- [Work request]: Search the lines of the records for the word "android", and copy every line that has it.

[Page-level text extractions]
════════════════

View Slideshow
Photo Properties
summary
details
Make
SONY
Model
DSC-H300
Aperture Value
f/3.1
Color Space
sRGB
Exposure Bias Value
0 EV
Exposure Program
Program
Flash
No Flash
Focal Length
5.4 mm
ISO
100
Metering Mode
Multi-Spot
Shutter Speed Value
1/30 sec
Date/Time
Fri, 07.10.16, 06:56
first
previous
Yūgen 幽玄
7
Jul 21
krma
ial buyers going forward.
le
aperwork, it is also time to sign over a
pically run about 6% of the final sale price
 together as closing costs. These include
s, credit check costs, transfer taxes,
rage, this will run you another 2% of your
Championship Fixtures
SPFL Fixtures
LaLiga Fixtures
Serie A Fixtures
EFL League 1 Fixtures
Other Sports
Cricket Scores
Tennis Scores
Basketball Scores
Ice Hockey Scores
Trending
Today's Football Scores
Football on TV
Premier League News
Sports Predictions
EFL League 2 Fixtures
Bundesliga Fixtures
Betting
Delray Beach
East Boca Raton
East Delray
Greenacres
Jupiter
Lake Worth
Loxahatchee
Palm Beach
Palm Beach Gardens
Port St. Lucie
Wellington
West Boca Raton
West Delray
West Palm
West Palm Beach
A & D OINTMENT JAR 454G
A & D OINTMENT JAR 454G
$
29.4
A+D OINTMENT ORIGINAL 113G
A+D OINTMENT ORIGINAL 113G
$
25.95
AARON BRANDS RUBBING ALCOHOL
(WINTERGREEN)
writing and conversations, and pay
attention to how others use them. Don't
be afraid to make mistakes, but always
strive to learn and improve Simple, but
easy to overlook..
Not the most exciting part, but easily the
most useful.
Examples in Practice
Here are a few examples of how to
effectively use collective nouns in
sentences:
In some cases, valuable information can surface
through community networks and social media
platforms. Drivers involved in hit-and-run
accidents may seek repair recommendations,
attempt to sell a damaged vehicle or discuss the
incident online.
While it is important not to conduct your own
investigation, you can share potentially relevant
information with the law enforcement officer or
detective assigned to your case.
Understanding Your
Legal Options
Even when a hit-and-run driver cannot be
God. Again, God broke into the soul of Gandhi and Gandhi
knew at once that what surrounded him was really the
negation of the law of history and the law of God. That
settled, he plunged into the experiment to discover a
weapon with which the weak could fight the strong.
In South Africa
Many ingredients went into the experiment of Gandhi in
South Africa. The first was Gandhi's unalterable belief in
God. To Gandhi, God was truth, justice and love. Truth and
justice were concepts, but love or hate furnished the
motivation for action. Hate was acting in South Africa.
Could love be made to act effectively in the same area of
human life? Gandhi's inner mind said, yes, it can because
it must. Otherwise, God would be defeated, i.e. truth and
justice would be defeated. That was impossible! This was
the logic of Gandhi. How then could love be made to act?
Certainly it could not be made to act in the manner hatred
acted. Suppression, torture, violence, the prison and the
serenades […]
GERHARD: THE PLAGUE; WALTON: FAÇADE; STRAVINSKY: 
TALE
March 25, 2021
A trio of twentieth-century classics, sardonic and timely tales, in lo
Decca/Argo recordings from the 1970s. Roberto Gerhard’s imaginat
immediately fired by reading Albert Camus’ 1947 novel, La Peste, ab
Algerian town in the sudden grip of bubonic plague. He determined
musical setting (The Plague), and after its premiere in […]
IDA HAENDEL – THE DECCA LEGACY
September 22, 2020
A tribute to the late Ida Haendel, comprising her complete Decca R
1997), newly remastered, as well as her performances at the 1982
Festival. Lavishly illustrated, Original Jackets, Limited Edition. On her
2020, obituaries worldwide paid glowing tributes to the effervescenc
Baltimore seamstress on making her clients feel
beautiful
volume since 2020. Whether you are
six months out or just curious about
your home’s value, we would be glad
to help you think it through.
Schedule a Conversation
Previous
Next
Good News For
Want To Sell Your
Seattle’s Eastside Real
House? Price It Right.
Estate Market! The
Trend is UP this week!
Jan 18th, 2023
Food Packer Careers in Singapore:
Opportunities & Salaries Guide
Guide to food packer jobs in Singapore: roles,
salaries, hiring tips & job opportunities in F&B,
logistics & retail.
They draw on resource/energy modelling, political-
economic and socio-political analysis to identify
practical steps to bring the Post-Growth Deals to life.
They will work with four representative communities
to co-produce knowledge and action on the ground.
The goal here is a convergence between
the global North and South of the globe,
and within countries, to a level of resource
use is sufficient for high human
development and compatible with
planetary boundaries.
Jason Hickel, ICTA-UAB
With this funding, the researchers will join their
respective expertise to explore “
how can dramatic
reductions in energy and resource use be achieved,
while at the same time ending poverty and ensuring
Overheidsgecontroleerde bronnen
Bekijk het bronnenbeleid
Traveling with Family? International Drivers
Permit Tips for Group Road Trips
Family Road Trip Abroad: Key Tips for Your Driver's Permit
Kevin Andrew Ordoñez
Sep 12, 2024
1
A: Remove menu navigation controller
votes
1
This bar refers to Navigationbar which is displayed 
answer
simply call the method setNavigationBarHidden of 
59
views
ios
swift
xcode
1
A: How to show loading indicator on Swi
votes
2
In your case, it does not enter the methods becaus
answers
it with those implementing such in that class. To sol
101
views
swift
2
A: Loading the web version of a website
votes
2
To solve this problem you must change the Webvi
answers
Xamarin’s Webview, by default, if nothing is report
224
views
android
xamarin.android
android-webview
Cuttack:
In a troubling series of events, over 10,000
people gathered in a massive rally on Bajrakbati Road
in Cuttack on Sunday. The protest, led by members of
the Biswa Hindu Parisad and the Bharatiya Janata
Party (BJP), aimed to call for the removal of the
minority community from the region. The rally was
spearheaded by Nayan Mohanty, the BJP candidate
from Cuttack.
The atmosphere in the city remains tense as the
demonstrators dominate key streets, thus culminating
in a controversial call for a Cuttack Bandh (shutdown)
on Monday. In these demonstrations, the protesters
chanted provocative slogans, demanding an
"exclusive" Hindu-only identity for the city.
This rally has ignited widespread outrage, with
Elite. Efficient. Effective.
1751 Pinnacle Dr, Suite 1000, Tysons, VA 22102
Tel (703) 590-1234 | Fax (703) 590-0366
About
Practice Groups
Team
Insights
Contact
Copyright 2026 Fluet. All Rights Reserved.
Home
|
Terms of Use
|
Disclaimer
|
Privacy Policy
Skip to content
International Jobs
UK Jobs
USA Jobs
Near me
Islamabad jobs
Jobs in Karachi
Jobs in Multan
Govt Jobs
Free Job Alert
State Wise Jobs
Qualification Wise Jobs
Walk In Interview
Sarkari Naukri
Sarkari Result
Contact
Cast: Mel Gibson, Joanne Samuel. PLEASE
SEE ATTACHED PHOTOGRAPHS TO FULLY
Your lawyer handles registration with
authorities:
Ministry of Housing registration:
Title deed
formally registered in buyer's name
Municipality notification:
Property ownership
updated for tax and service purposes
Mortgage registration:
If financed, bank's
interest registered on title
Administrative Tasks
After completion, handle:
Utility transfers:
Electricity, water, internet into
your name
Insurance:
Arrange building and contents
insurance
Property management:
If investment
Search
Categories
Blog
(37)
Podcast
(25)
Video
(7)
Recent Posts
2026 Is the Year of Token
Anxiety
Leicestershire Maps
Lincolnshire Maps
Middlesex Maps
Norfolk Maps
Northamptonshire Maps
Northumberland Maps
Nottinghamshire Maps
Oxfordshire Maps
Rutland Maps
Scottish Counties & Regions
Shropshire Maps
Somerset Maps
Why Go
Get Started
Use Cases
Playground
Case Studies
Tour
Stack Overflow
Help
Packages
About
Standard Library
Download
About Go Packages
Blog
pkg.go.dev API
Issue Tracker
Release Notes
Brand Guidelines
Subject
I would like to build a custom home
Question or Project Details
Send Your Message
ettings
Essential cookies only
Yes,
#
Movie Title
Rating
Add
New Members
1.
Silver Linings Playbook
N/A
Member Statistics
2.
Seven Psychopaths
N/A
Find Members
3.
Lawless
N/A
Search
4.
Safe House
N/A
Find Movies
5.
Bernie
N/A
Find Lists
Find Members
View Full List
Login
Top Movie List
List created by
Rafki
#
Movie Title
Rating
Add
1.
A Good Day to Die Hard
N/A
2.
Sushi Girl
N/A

════════════════

- [Response box]:
android
xamarin.android
android-webview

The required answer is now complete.